A lot of people become easily frustrated for being forgetful. But a recent research suggests that it is how the brain is supposed to work - forget unnecessary information instead of storing memory.

Two neuroscientists argued in their study that the brain is not designed to function like a video recorder that stores everything. Instead, it only stores important and relevant information that helps people make better decisions.

Blake Richards, the co-author of the study and a professor at the University of Toronto, said that the brain throws away those unimportant and irrelevant information to make way for new information. In short, the brain forgets so people can easily navigate this ever-changing world.

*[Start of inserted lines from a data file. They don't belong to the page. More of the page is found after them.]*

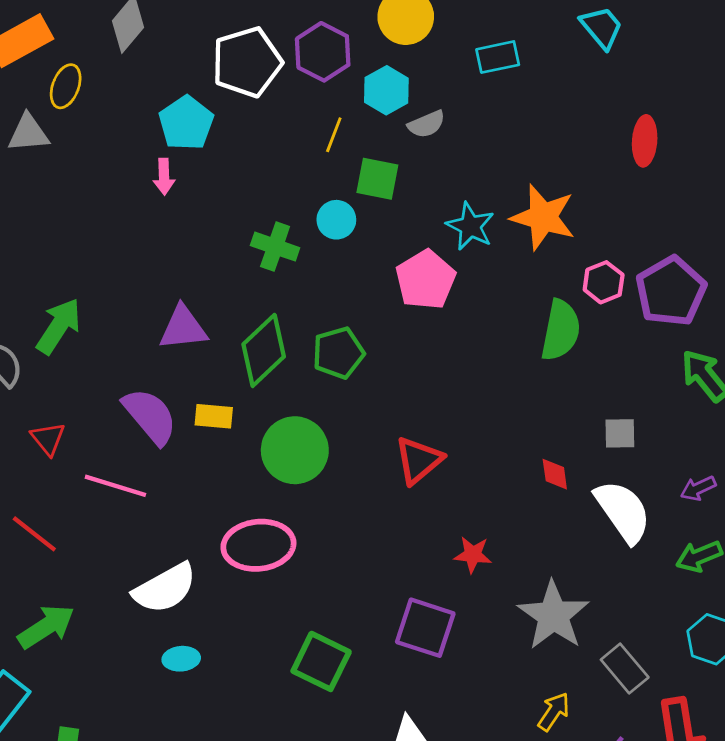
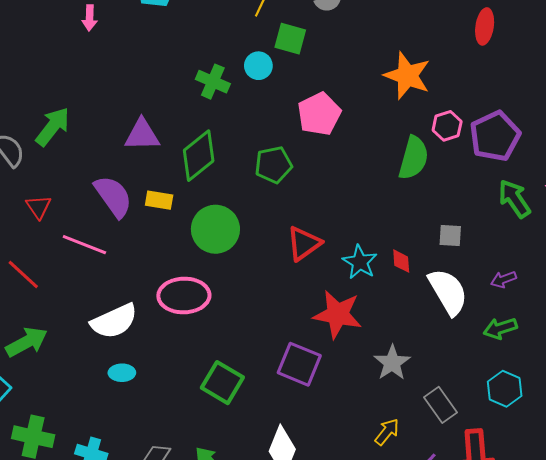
pink arrow: (164, 177) -> (89, 18), moved
cyan star: (470, 226) -> (360, 262), moved
green pentagon: (338, 353) -> (273, 165), moved
red star: (473, 555) -> (338, 314), size x1.8
gray star: (553, 615) -> (392, 363), size x0.7

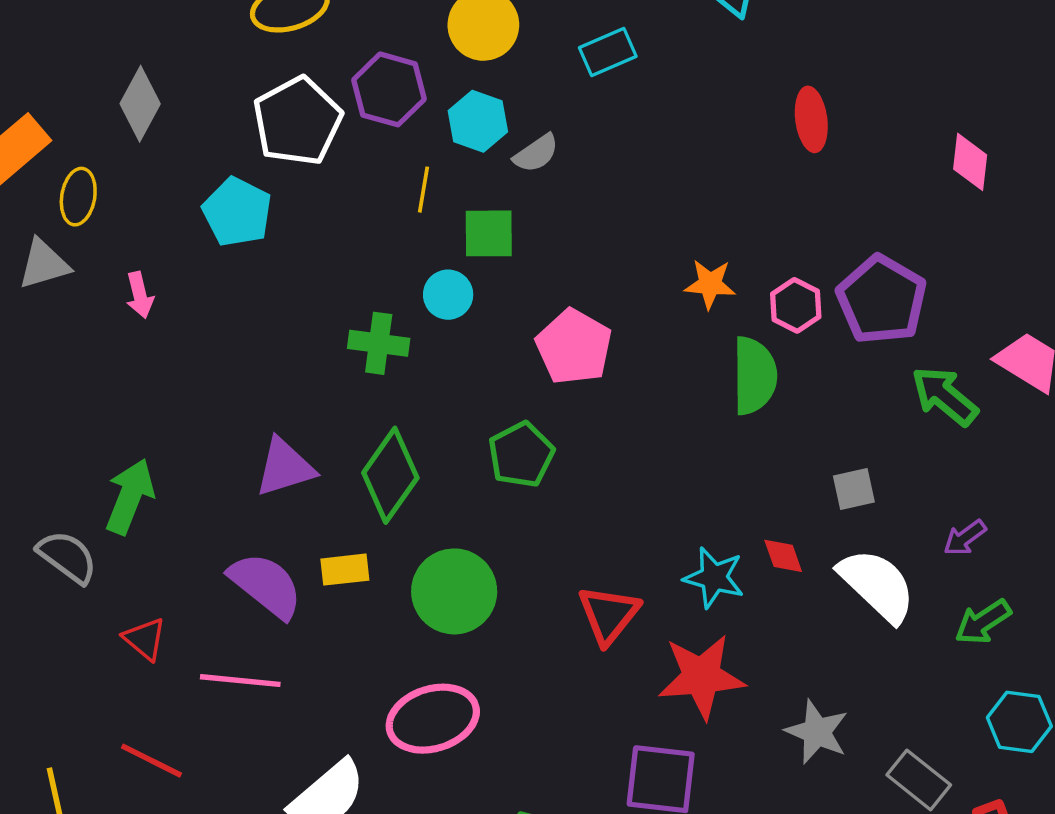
orange star: (407, 76) -> (710, 284), moved, size x0.6
red triangle: (304, 243) -> (609, 615), moved

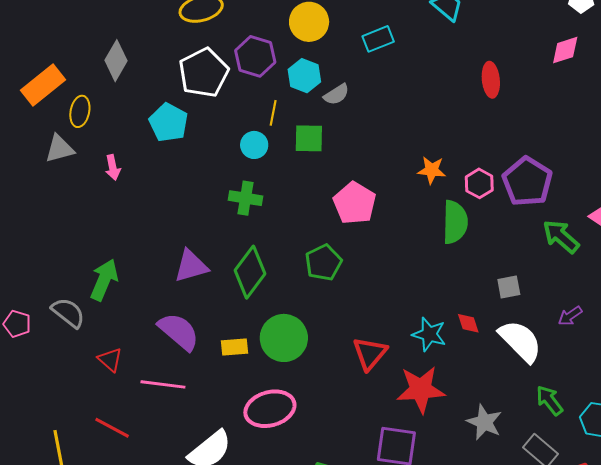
pink diamond: (970, 162) -> (565, 50), moved, turned 64
cyan circle: (448, 295) -> (254, 145), moved
yellow rectangle: (345, 570) -> (235, 347), moved
green arrow: (983, 622) -> (550, 400), moved, turned 84

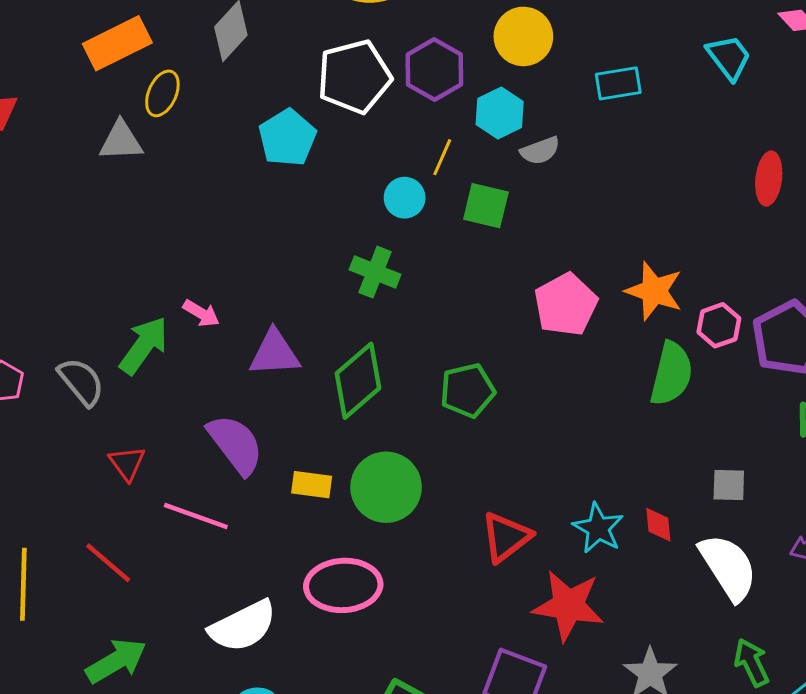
pink arrow: (113, 167) -> (201, 313), moved, turned -60
orange star: (432, 170) -> (654, 291), size x1.4
pink pentagon: (355, 203) -> (566, 305), moved

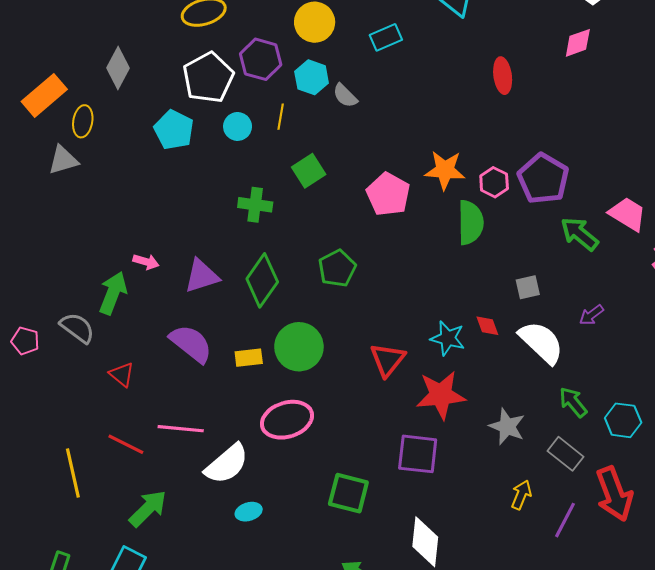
gray semicircle: (540, 151) -> (345, 96), turned 80
cyan circle: (405, 198) -> (238, 126), moved
green square: (486, 206) -> (309, 171), moved, turned -32
pink line: (196, 516) -> (181, 429), moved

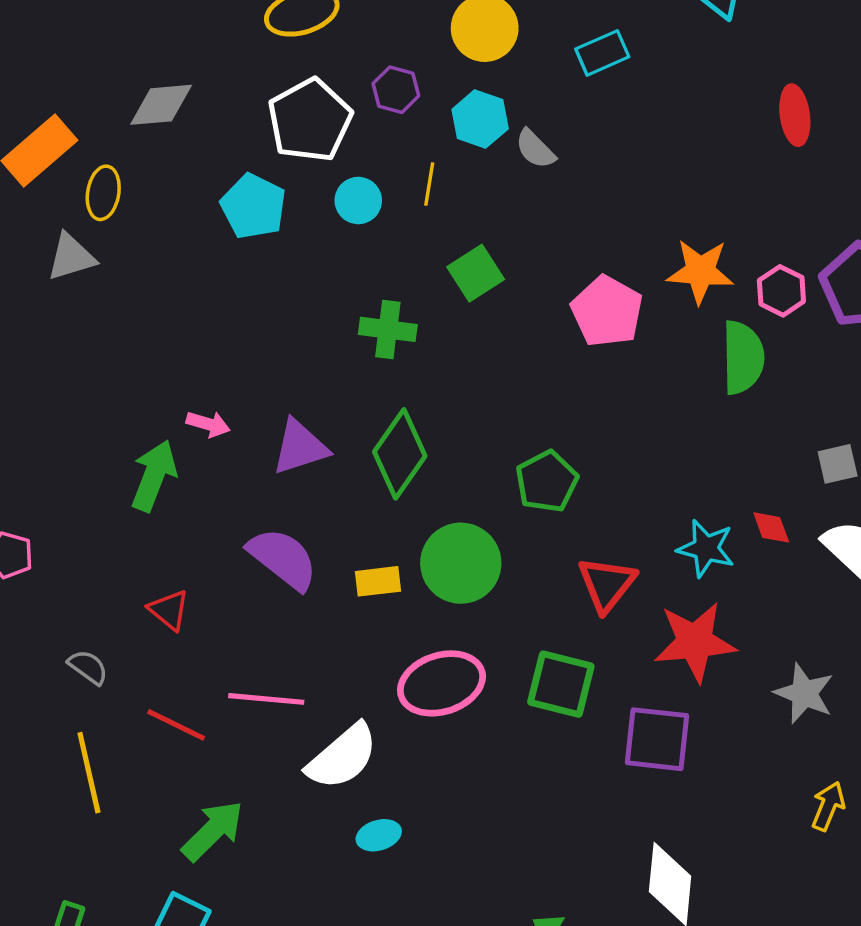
purple hexagon: (261, 59) -> (396, 90), size x0.7
gray diamond: (118, 68) -> (161, 105), turned 57
green pentagon: (337, 268) -> (547, 482), moved
gray semicircle: (77, 328) -> (88, 667), moved, size x0.7
green square: (348, 493) -> (561, 684), moved

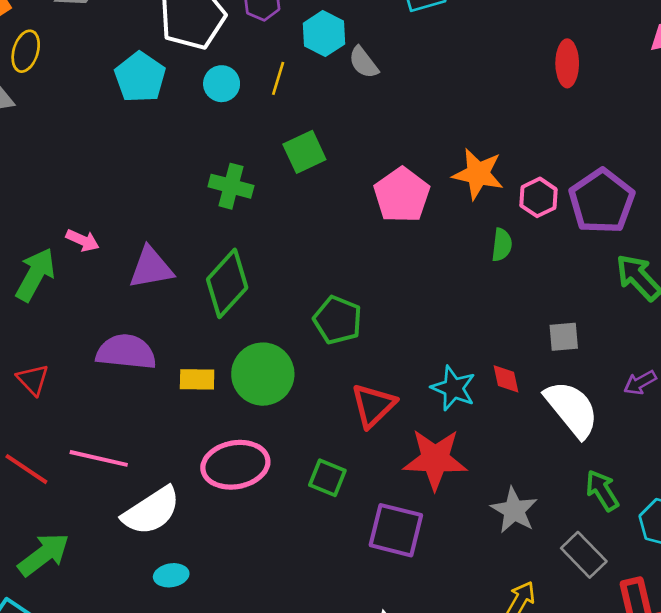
green semicircle: (743, 358) -> (502, 245), size x0.6
green pentagon: (547, 482) -> (338, 320), turned -30
purple semicircle: (283, 559) -> (126, 352), turned -40
green square: (561, 684) -> (327, 478), size x0.7

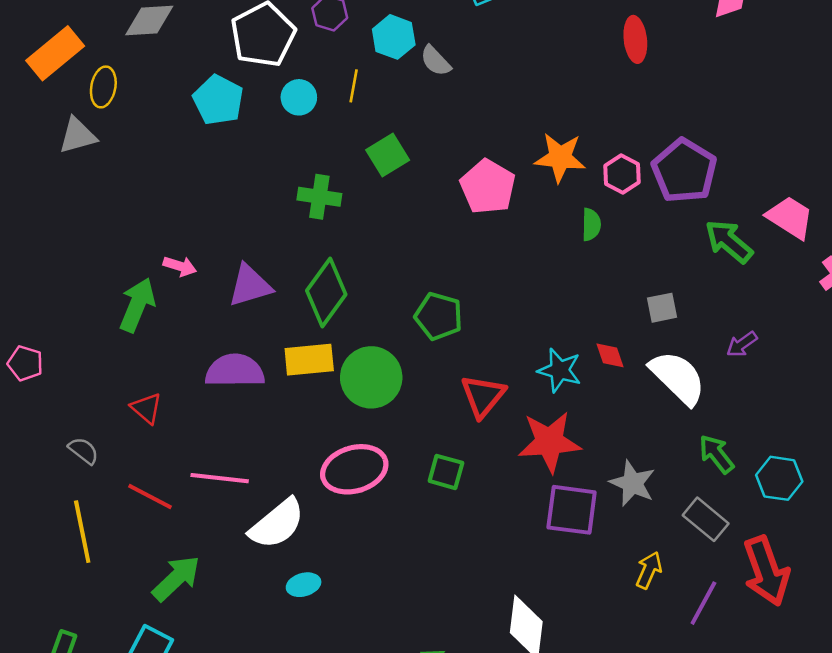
yellow rectangle: (197, 379) -> (309, 360), moved, size x1.4
purple square: (396, 530) -> (572, 510), moved

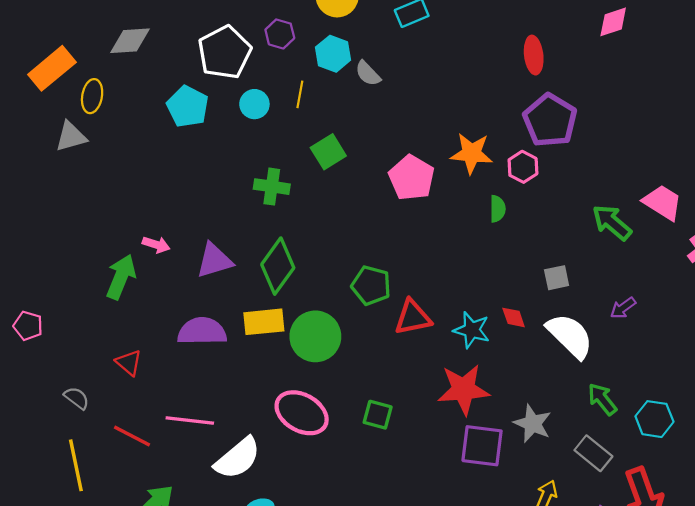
purple pentagon: (684, 171) -> (550, 120), moved
red triangle: (483, 396) -> (413, 317), moved, turned 39
pink ellipse: (354, 469) -> (302, 413), turned 46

To test their theory, the researchers trained mice to locate a water maze, which the researchers changed the locations several times. One group of mice were injected with a drug that makes them forget everything. Turned out that those mice with 'erased' memories could locate the water maze easily than those who remembered.

With this discovery, they surmised that forgetting stops people from generalizing things that often lead to mistakes. Richards said that if the human brain remembers everything, it could suffer the same fate as the character in "Funes the Memorious," where he remembers everything. However, this also prevents him from understanding because he sees these memories as individual snapshots.

This also explains why the brain tends to forget episodic memories - those things that happened quickly., such as what the person ate for lunch three weeks ago. That's because these things are unimportant.

On the other hand, the brain easily remembers things that contribute to human survival. That is why people cannot forget the trauma they went through so that they will avoid it in the future.

Thus, no matter how much a person thinks that something is important but the brain deems it irrelevant for survival, it overwrites as time goes by and soon it is forgotten.